● SOURCE DATA:
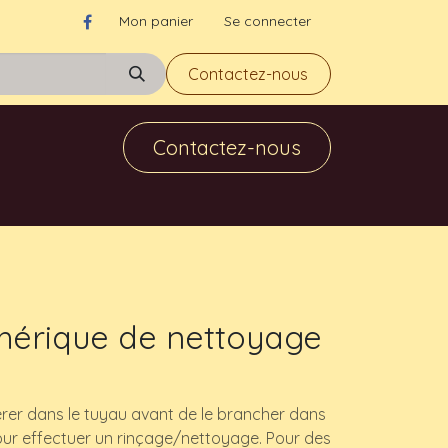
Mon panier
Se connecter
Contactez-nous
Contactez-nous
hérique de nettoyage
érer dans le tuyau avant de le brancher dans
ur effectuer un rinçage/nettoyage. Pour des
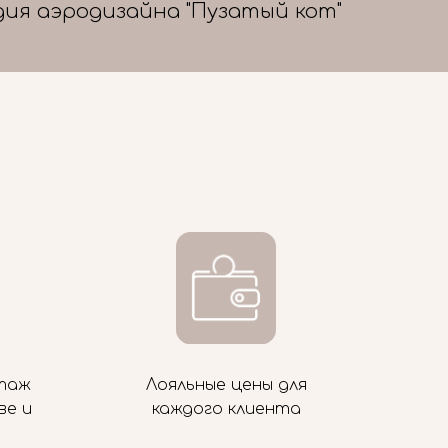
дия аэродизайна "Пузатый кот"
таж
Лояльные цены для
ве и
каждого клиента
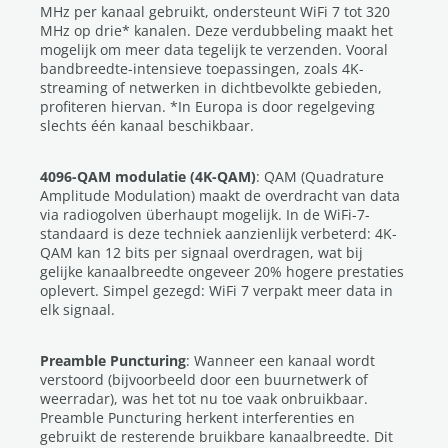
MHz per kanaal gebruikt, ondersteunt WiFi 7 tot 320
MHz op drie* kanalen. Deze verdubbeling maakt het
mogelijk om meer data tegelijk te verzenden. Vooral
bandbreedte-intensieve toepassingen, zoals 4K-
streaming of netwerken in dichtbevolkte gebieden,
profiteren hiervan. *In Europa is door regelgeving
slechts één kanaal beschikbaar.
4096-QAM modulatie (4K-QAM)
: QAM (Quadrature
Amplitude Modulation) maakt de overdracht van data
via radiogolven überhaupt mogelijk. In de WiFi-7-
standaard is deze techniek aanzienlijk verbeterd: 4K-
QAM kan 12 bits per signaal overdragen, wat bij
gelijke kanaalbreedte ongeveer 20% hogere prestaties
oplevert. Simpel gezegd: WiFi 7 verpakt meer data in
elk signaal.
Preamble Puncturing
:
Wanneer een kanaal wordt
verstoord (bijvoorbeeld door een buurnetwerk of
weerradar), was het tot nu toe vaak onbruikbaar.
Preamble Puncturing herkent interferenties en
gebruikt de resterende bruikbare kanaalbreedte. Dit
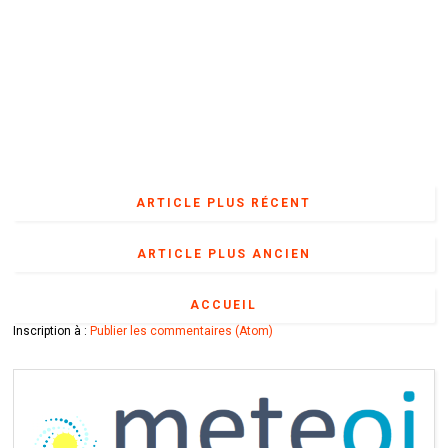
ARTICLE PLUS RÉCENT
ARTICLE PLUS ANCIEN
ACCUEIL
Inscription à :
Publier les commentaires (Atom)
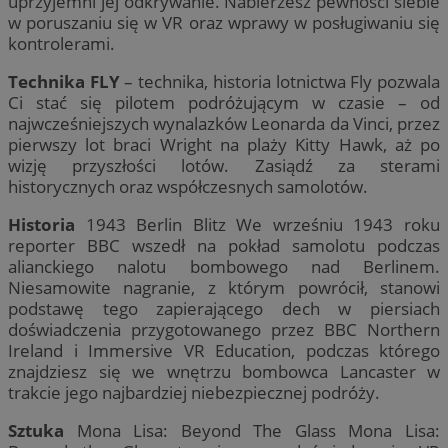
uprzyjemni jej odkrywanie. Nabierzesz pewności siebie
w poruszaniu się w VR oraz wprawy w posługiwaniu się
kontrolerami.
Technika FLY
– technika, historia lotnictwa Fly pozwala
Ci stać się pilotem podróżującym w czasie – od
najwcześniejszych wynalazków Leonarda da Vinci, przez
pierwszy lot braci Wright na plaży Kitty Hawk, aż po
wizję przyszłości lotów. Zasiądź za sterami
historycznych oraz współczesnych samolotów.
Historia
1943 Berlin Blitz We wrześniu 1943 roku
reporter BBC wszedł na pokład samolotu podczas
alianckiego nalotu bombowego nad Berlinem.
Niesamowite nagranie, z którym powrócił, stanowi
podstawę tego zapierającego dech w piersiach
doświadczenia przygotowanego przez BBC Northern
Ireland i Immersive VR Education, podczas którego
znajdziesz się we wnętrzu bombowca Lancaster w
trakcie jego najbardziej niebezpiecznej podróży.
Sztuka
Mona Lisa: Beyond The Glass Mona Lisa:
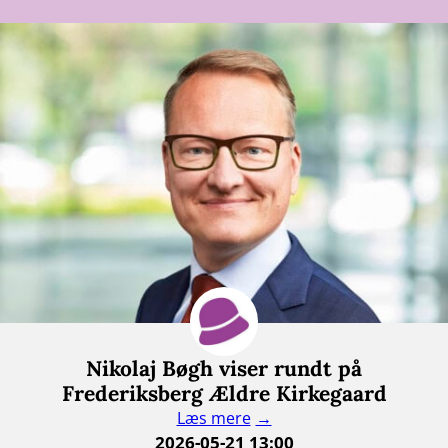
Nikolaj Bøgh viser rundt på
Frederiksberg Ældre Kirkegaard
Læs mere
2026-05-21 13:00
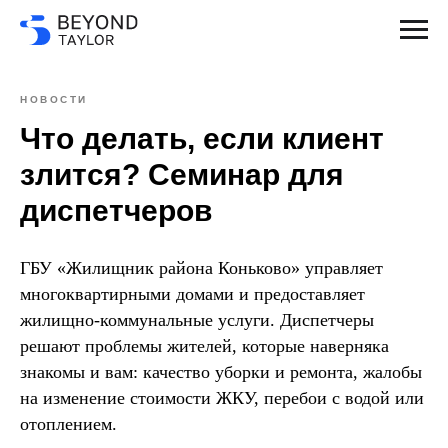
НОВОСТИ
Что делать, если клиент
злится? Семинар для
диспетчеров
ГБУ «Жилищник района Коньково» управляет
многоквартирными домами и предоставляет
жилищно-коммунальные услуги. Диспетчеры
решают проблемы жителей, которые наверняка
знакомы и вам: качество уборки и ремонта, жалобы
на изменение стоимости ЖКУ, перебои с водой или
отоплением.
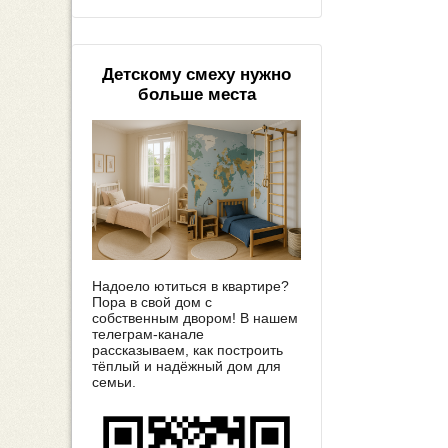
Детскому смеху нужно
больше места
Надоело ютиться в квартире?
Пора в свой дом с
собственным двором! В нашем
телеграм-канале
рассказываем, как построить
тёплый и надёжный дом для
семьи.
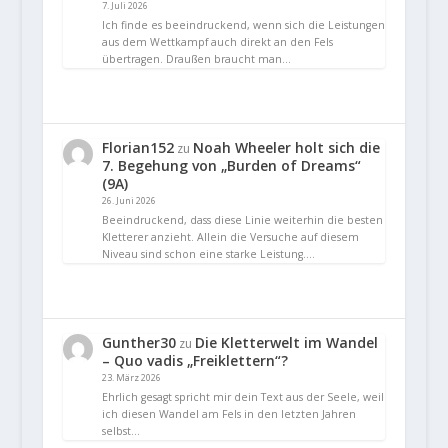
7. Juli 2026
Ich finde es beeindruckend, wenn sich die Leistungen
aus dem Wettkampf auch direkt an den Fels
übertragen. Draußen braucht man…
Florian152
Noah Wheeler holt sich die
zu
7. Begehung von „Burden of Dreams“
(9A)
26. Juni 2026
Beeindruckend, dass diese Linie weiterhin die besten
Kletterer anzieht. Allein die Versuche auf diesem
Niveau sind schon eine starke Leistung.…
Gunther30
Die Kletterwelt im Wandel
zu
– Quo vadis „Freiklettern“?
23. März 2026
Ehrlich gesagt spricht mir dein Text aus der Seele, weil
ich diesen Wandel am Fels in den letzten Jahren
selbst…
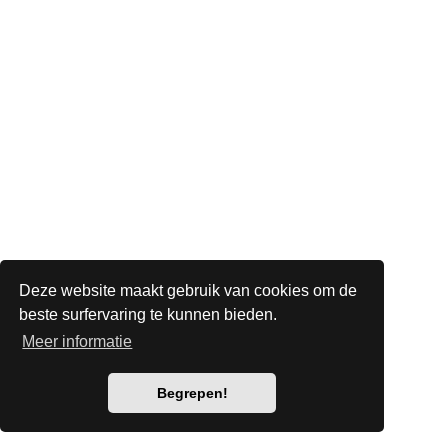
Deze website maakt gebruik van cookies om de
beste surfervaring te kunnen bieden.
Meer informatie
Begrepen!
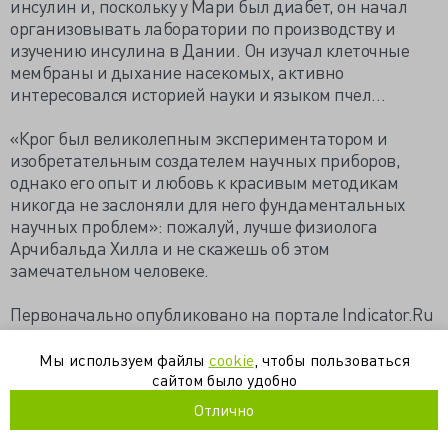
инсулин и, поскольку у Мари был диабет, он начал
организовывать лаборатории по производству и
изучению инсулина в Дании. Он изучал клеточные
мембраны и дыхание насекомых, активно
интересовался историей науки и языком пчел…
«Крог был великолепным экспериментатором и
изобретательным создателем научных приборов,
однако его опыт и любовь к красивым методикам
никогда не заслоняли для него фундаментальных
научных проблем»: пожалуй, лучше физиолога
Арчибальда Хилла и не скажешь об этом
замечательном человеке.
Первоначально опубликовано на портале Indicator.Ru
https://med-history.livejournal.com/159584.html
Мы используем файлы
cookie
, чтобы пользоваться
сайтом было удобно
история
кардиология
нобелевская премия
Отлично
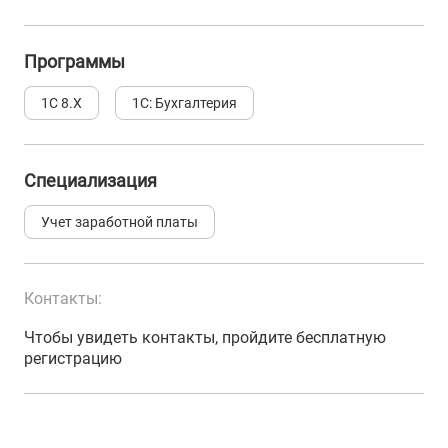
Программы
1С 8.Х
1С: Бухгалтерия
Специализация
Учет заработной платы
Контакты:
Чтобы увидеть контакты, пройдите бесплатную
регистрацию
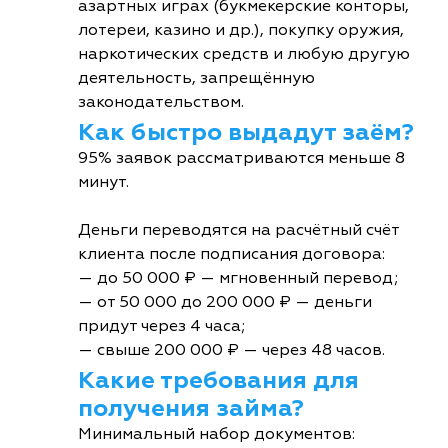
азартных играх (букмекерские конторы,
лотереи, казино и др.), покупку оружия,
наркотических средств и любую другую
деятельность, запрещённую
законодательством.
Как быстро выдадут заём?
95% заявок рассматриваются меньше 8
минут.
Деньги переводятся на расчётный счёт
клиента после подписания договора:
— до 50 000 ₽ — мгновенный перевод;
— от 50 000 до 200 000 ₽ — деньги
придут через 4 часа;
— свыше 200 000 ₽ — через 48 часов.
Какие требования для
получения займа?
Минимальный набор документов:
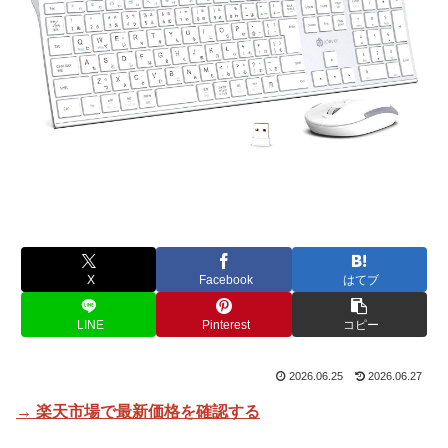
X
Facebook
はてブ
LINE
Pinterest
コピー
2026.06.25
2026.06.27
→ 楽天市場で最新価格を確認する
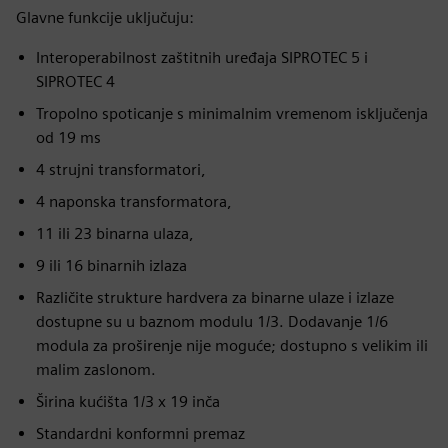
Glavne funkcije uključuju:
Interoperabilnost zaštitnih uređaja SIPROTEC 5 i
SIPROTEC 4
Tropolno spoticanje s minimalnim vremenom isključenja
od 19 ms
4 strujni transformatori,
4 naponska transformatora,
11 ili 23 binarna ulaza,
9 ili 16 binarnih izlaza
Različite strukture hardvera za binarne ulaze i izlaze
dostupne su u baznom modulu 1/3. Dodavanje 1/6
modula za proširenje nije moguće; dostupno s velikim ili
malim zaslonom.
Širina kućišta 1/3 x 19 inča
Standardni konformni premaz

● BRIEF: Reproduce the listing exactly. Do not include its images.

● REPLY:
Mon panier
Se connecter
Contactez-nous
Contactez-nous
hérique de nettoyage
érer dans le tuyau avant de le brancher dans
ur effectuer un rinçage/nettoyage. Pour des
дия аэродизайна "Пузатый кот"
таж
Лояльные цены для
ве и
каждого клиента
MHz per kanaal gebruikt, ondersteunt WiFi 7 tot 320
MHz op drie* kanalen. Deze verdubbeling maakt het
mogelijk om meer data tegelijk te verzenden. Vooral
bandbreedte-intensieve toepassingen, zoals 4K-
streaming of netwerken in dichtbevolkte gebieden,
profiteren hiervan. *In Europa is door regelgeving
slechts één kanaal beschikbaar.
4096-QAM modulatie (4K-QAM)
: QAM (Quadrature
Amplitude Modulation) maakt de overdracht van data
via radiogolven überhaupt mogelijk. In de WiFi-7-
standaard is deze techniek aanzienlijk verbeterd: 4K-
QAM kan 12 bits per signaal overdragen, wat bij
gelijke kanaalbreedte ongeveer 20% hogere prestaties
oplevert. Simpel gezegd: WiFi 7 verpakt meer data in
elk signaal.
Preamble Puncturing
:
Wanneer een kanaal wordt
verstoord (bijvoorbeeld door een buurnetwerk of
weerradar), was het tot nu toe vaak onbruikbaar.
Preamble Puncturing herkent interferenties en
gebruikt de resterende bruikbare kanaalbreedte. Dit
ARTICLE PLUS RÉCENT
ARTICLE PLUS ANCIEN
ACCUEIL
Inscription à :
Publier les commentaires (Atom)
uprzyjemni jej odkrywanie. Nabierzesz pewności siebie
w poruszaniu się w VR oraz wprawy w posługiwaniu się
kontrolerami.
Technika FLY
– technika, historia lotnictwa Fly pozwala
Ci stać się pilotem podróżującym w czasie – od
najwcześniejszych wynalazków Leonarda da Vinci, przez
pierwszy lot braci Wright na plaży Kitty Hawk, aż po
wizję przyszłości lotów. Zasiądź za sterami
historycznych oraz współczesnych samolotów.
Historia
1943 Berlin Blitz We wrześniu 1943 roku
reporter BBC wszedł na pokład samolotu podczas
alianckiego nalotu bombowego nad Berlinem.
Niesamowite nagranie, z którym powrócił, stanowi
podstawę tego zapierającego dech w piersiach
doświadczenia przygotowanego przez BBC Northern
Ireland i Immersive VR Education, podczas którego
znajdziesz się we wnętrzu bombowca Lancaster w
trakcie jego najbardziej niebezpiecznej podróży.
Sztuka
Mona Lisa: Beyond The Glass Mona Lisa:
Nikolaj Bøgh viser rundt på
Frederiksberg Ældre Kirkegaard
Læs mere
2026-05-21 13:00
НОВОСТИ
Что делать, если клиент
злится? Семинар для
диспетчеров
ГБУ «Жилищник района Коньково» управляет
многоквартирными домами и предоставляет
жилищно-коммунальные услуги. Диспетчеры
решают проблемы жителей, которые наверняка
знакомы и вам: качество уборки и ремонта, жалобы
на изменение стоимости ЖКУ, перебои с водой или
отоплением.
Детскому смеху нужно
больше места
Надоело ютиться в квартире?
Пора в свой дом с
собственным двором! В нашем
телеграм-канале
рассказываем, как построить
тёплый и надёжный дом для
семьи.
7. Juli 2026
Ich finde es beeindruckend, wenn sich die Leistungen
aus dem Wettkampf auch direkt an den Fels
übertragen. Draußen braucht man…
Florian152
Noah Wheeler holt sich die
zu
7. Begehung von „Burden of Dreams“
(9A)
26. Juni 2026
Beeindruckend, dass diese Linie weiterhin die besten
Kletterer anzieht. Allein die Versuche auf diesem
Niveau sind schon eine starke Leistung.…
Gunther30
Die Kletterwelt im Wandel
zu
– Quo vadis „Freiklettern“?
23. März 2026
Ehrlich gesagt spricht mir dein Text aus der Seele, weil
ich diesen Wandel am Fels in den letzten Jahren
selbst…
Deze website maakt gebruik van cookies om de
beste surfervaring te kunnen bieden.
Meer informatie
Begrepen!
инсулин и, поскольку у Мари был диабет, он начал
организовывать лаборатории по производству и
изучению инсулина в Дании. Он изучал клеточные
мембраны и дыхание насекомых, активно
интересовался историей науки и языком пчел…
«Крог был великолепным экспериментатором и
изобретательным создателем научных приборов,
однако его опыт и любовь к красивым методикам
никогда не заслоняли для него фундаментальных
научных проблем»: пожалуй, лучше физиолога
Арчибальда Хилла и не скажешь об этом
замечательном человеке.
Первоначально опубликовано на портале Indicator.Ru
https://med-history.livejournal.com/159584.html
Мы используем файлы
cookie
, чтобы пользоваться
сайтом было удобно
история
кардиология
нобелевская премия
Отлично
Программы
1С 8.Х
1С: Бухгалтерия
Специализация
Учет заработной платы
Контакты:
Чтобы увидеть контакты, пройдите бесплатную
регистрацию
азартных играх (букмекерские конторы,
лотереи, казино и др.), покупку оружия,
наркотических средств и любую другую
деятельность, запрещённую
законодательством.
Как быстро выдадут заём?
95% заявок рассматриваются меньше 8
минут.
Деньги переводятся на расчётный счёт
клиента после подписания договора:
— до 50 000 ₽ — мгновенный перевод;
— от 50 000 до 200 000 ₽ — деньги
придут через 4 часа;
— свыше 200 000 ₽ — через 48 часов.
Какие требования для
получения займа?
Минимальный набор документов:
X
Facebook
はてブ
LINE
Pinterest
コピー
2026.06.25
2026.06.27
→ 楽天市場で最新価格を確認する
Glavne funkcije uključuju:
Interoperabilnost zaštitnih uređaja SIPROTEC 5 i
SIPROTEC 4
Tropolno spoticanje s minimalnim vremenom isključenja
od 19 ms
4 strujni transformatori,
4 naponska transformatora,
11 ili 23 binarna ulaza,
9 ili 16 binarnih izlaza
Različite strukture hardvera za binarne ulaze i izlaze
dostupne su u baznom modulu 1/3. Dodavanje 1/6
modula za proširenje nije moguće; dostupno s velikim ili
malim zaslonom.
Širina kućišta 1/3 x 19 inča
Standardni konformni premaz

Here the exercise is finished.